PICASSO OU L’ART DU BIG BANG
Il y a cinquante ans, le 8 avril 1973, Picasso nous quittait, entré vivant dans la légende d’un siècle qu’il a su comme nul autre précéder et révéler à lui-même. « Un créateur est toujours un contemporain » écrivait Gertrude Stein à propos de Picasso : « possédant une force individuelle, il ne devance pas son époque, il la vit avant que les autres l’aient seulement prévue ».
« C’est comme un soleil dans le ventre aux mille rayons.
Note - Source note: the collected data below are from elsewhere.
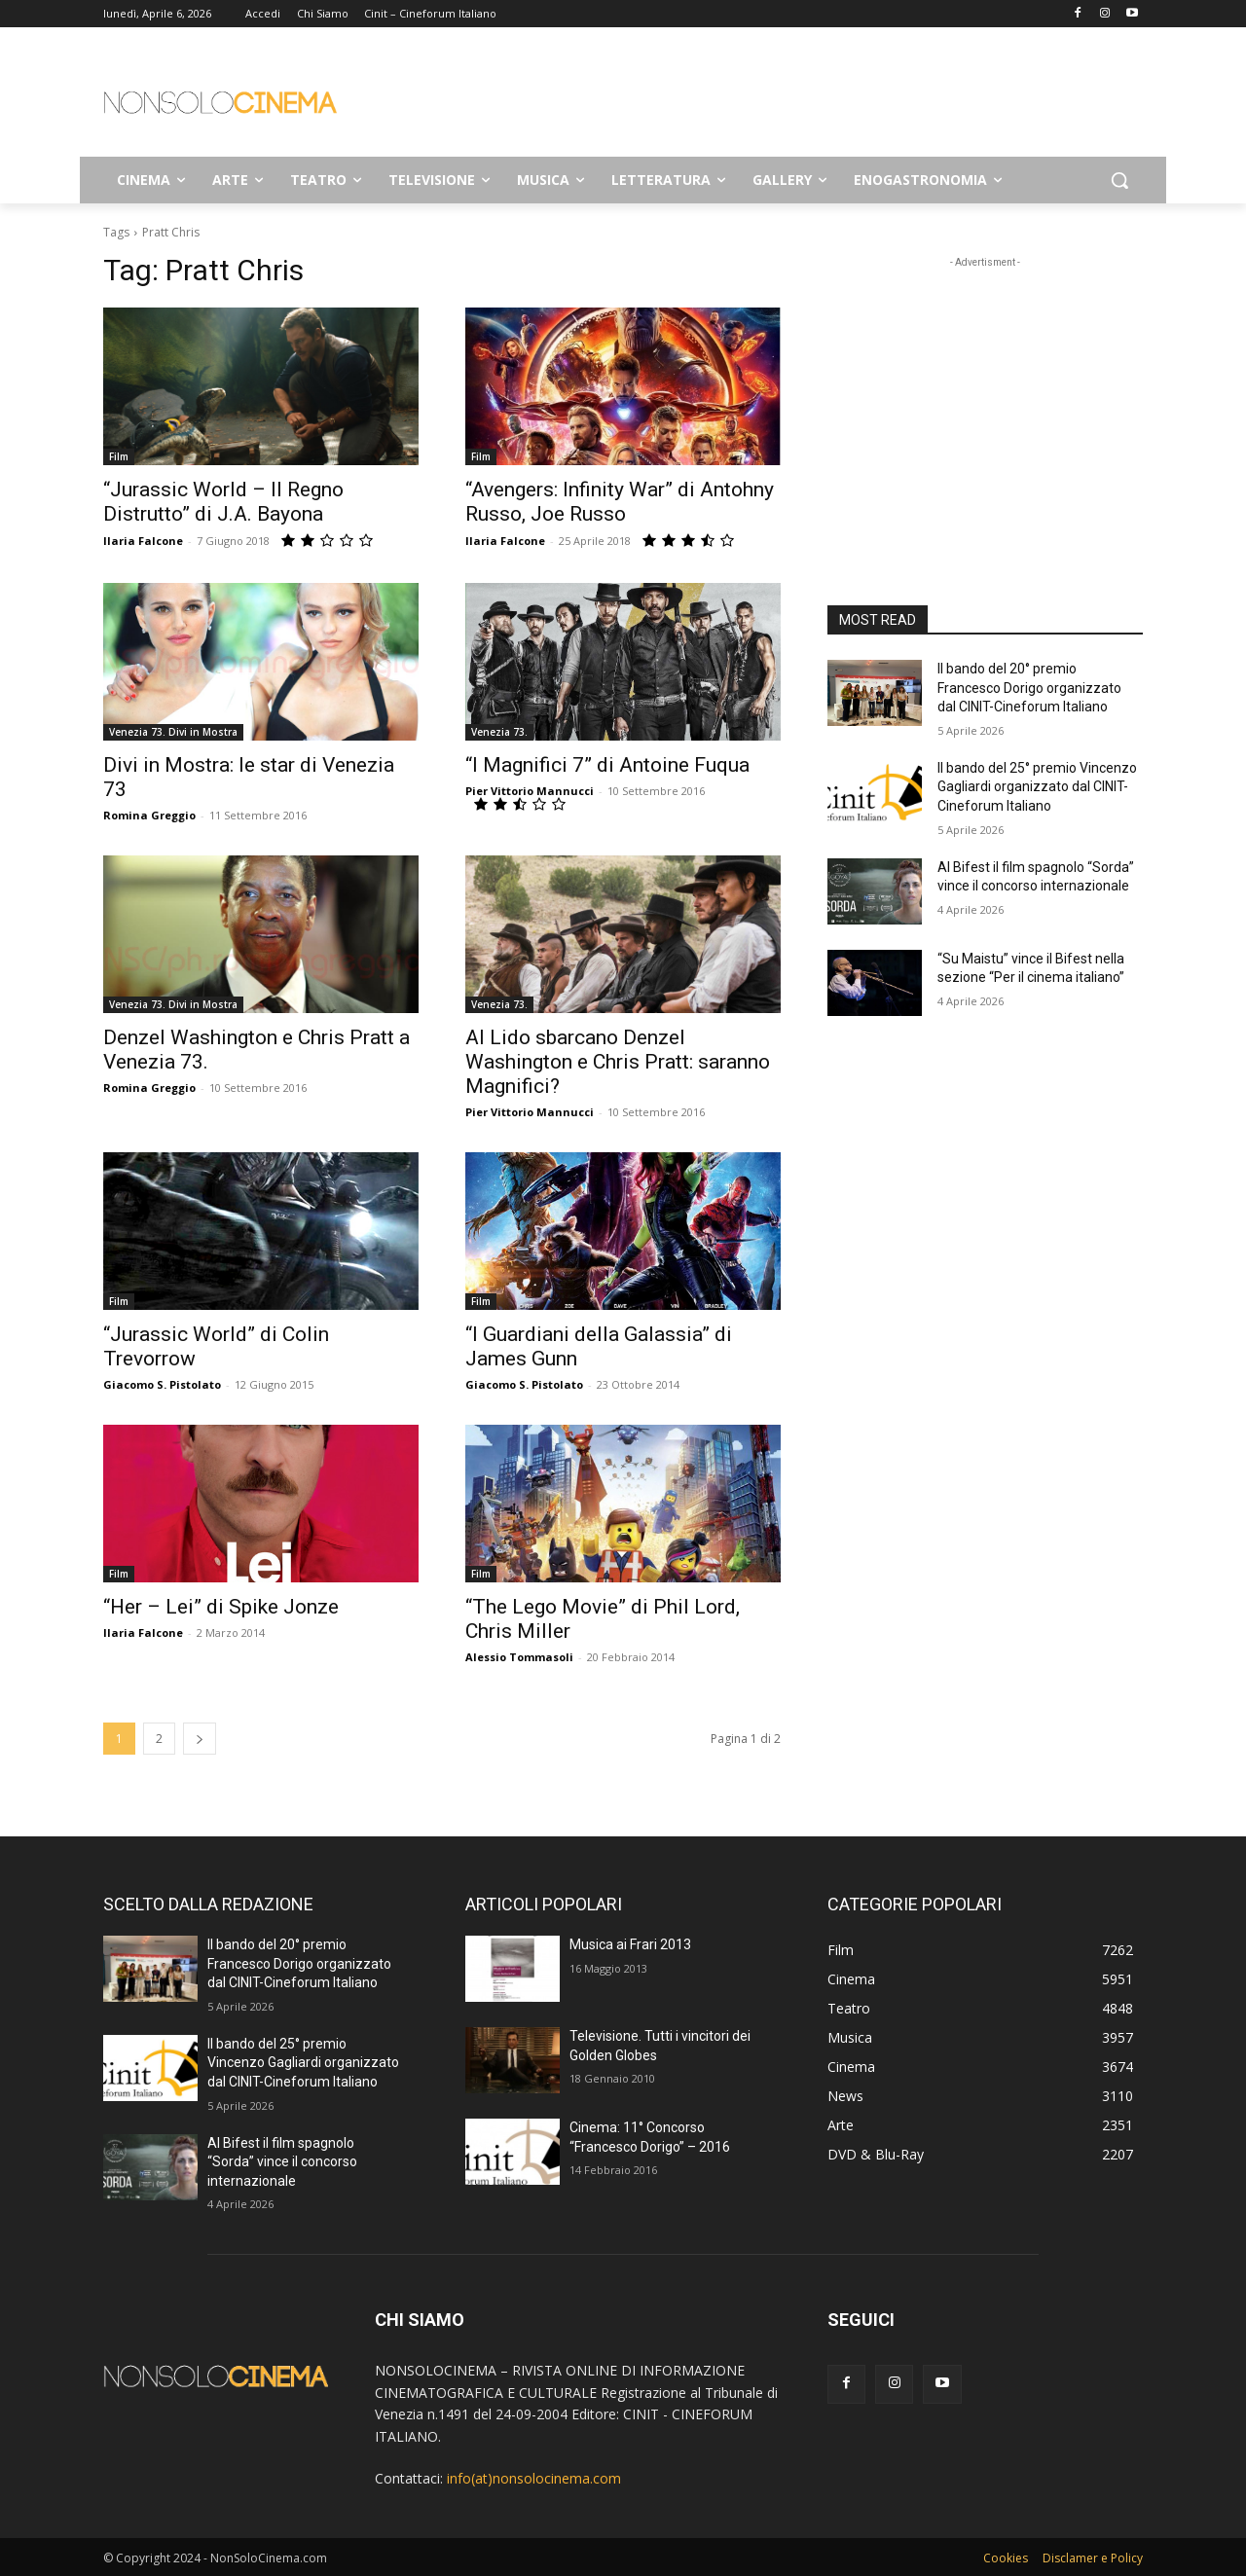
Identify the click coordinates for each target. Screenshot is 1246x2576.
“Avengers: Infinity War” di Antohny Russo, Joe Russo (619, 502)
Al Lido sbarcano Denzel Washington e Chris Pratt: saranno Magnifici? (617, 1062)
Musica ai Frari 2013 (630, 1944)
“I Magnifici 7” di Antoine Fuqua (607, 765)
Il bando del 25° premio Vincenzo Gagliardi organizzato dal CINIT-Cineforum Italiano (1037, 787)
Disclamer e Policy (1093, 2558)
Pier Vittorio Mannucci (529, 790)
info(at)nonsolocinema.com (534, 2478)
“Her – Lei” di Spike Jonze (221, 1606)
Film (118, 456)
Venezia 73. (499, 732)
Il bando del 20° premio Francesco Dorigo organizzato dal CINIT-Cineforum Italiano (1029, 687)
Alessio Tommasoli (519, 1657)
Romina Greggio (149, 815)
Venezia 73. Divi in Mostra (173, 732)
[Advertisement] (769, 98)
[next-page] (199, 1739)
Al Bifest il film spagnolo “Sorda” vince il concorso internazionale (282, 2162)
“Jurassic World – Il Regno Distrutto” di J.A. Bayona (223, 502)
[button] (1119, 180)
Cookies (1005, 2558)
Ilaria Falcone (143, 540)
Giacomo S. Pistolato (162, 1384)
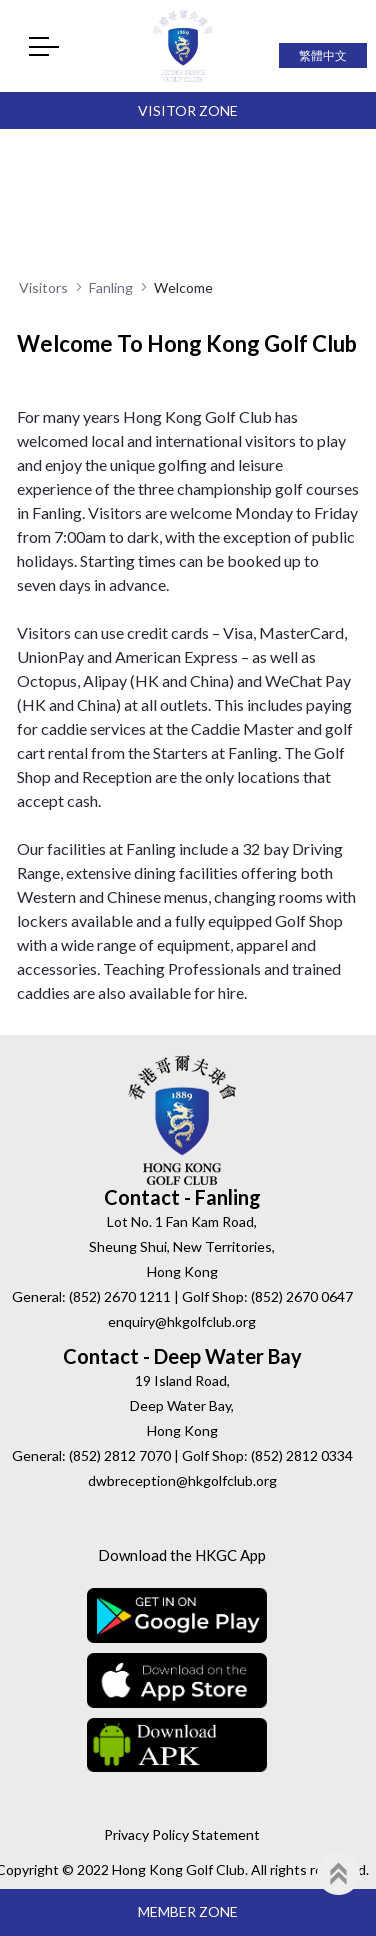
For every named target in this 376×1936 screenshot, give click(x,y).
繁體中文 (323, 55)
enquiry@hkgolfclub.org (182, 1321)
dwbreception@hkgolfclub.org (182, 1480)
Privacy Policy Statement (182, 1834)
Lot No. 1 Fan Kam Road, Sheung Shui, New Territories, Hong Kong (182, 1246)
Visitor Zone (188, 110)
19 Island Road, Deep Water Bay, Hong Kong (182, 1405)
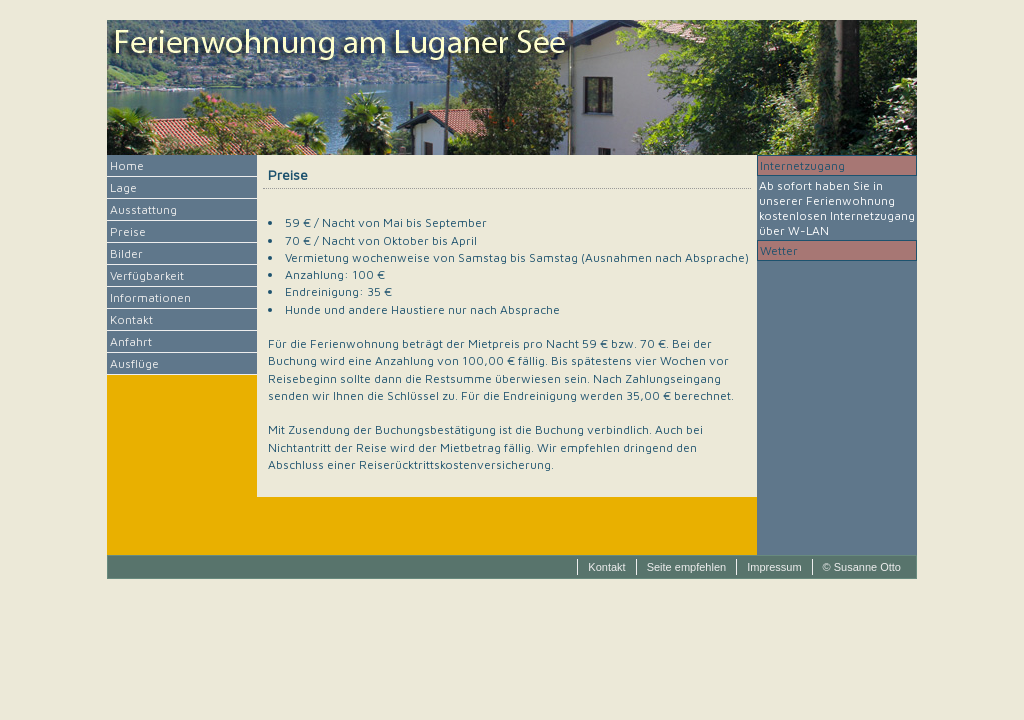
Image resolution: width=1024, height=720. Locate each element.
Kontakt (131, 319)
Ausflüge (134, 363)
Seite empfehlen (687, 567)
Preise (128, 231)
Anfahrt (131, 341)
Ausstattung (143, 209)
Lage (123, 187)
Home (127, 165)
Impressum (774, 567)
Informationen (150, 297)
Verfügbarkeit (147, 275)
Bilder (126, 253)
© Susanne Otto (862, 567)
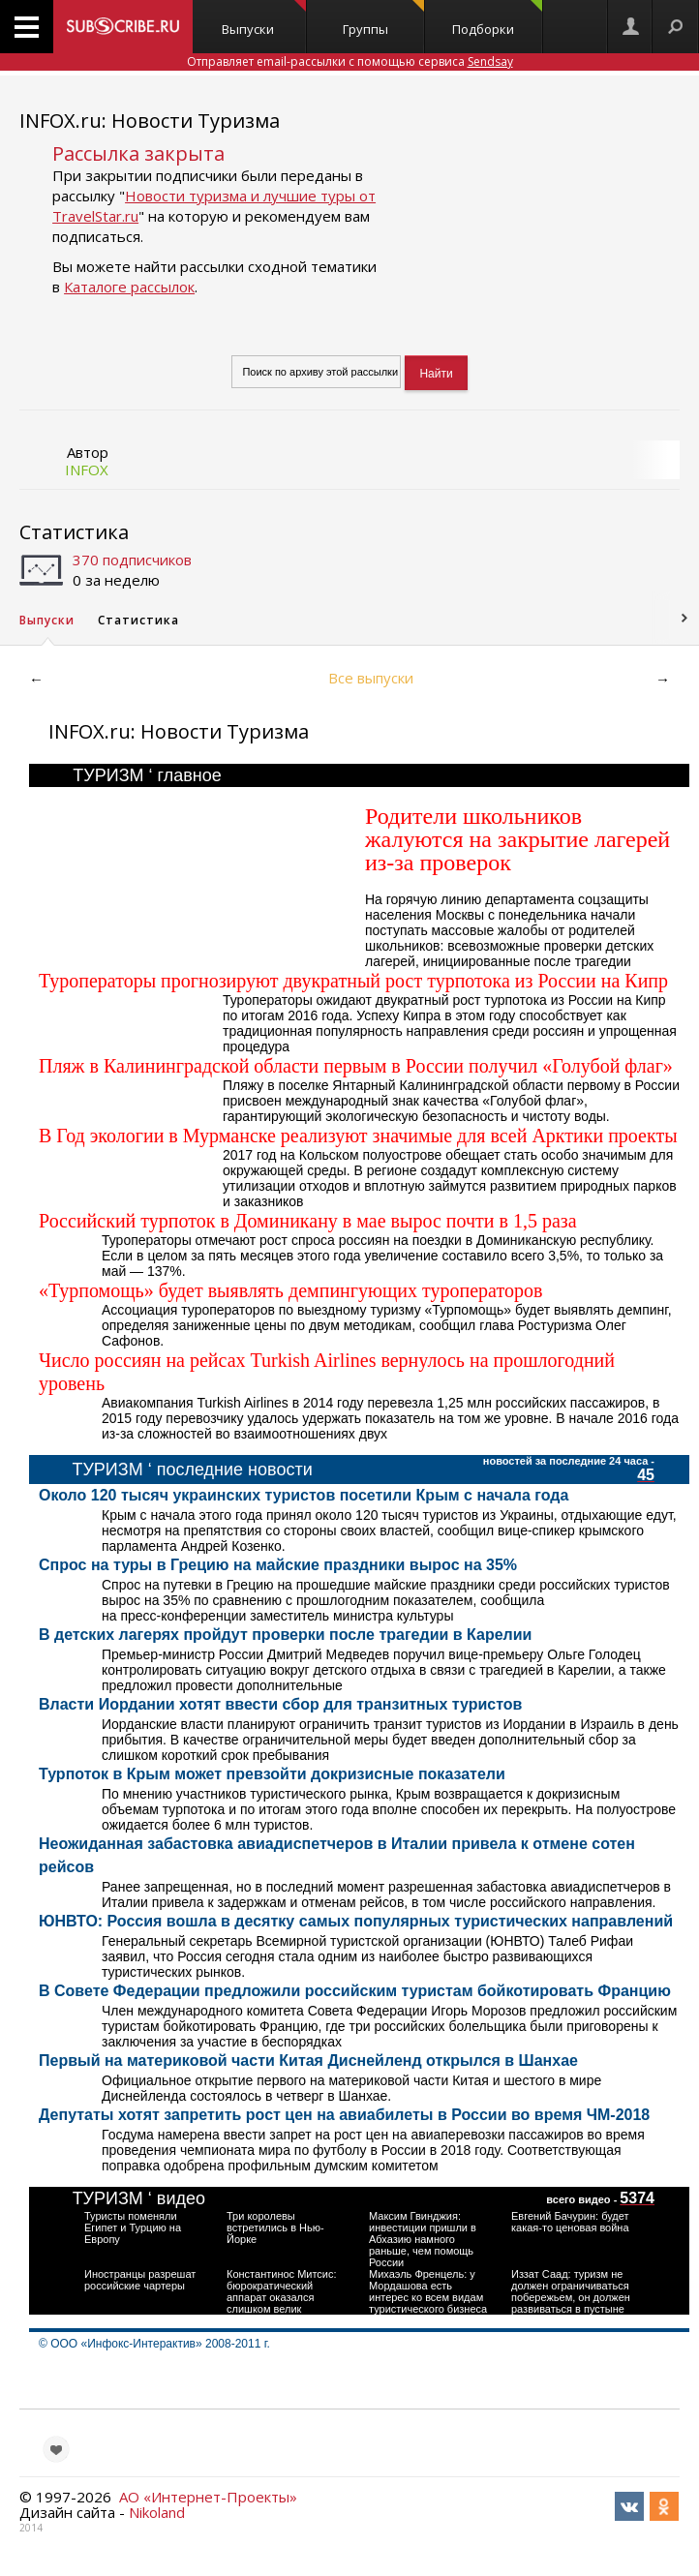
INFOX (86, 469)
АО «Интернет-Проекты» (208, 2496)
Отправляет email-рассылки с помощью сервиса (350, 61)
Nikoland (157, 2512)
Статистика (74, 532)
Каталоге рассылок (129, 286)
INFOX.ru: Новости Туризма (149, 120)
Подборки (496, 19)
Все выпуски (370, 677)
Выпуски (264, 19)
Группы (383, 19)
Tout le reste n’est rien ». Ainsi parlait Picasso de cette urgence intérieure, cette pulsion créatrice qui fait pousser des ailes aux créateurs, leur faisant franchir tous les Himalaya… à l’image des « Demoiselles d’Avignon », qui ont tant défrayé la chronique et inauguré ses « big bang » à répétition où il dynamita l’un après l’autre les académismes de son temps.
« Chaque époque doit savoir élaborer l’atlas de son imaginaire afin d’établir ses repères et identifier « le roi secret » qui, au-delà des pouvoirs apparents, le régit en profondeur » écrit le sociologue Michel Maffesoli dans « Iconologies ». Avec sa force irradiante qui a inspiré des milliers de créateurs, Picasso fut sans nul doute le « roi secret » du siècle dernier (1).
Au carrefour du siècle (le XXème) et de la diffusion d’une invention majeure, la photographie, Picasso fut pourtant pris d’un doute affreux : cette technique qui reproduisait si « parfaitement » la réalité n’allait-elle pas à terme condamner son art ? Il reprit cependant ses pinceaux et se lança dans l’aventure cubiste.
S’il y avait un message à retenir de lui, ne serait-ce pas cette formidable liberté intérieure qui conduit les créateurs à d’incessantes métamorphoses ? Cette capacité à se réinventer en permanence, à se vouloir constamment « d’avant-garde » ? Les enjeux et multiples facettes de cette œuvre sans égale seront mis en lumière durant cette année de célébration internationale (2).
En ce premier quart de XXIème siècle où nous sommes soumis à tant de tsunamis technologiques, gardons-nous de désespérer. Inventer de nouveaux langages, chevaucher les dragons de l’I.A: les univers et « laboratoires » de la création ont du pain sur la planche. « Science sans conscience n’est que ruine de l’âme » écrivait déjà Rabelais… au 16ème siècle.
Marie-Clémence Barbé-Conti, Journaliste – mcbc@presse-conseil.com (1) « Quelque chose en nous de Picasso » par Marie-Clémence Barbé-Conti : construit comme une enquête à partir de nombreux ouvrages et documents, un récit à retrouver en ligne
https://presse-conseil.com/Quelque-chose-en-nous-de-Picasso-recit.pdf
(2) « Picasso aujourd’hui » : en lien avec des historiens, historiens d’art, philosophes, sociologues, écrivains, artistes plasticiens, le musée Picasso organise un séminaire en partenariat avec Sciences Po et un colloque international à l’Unesco en décembre 2023.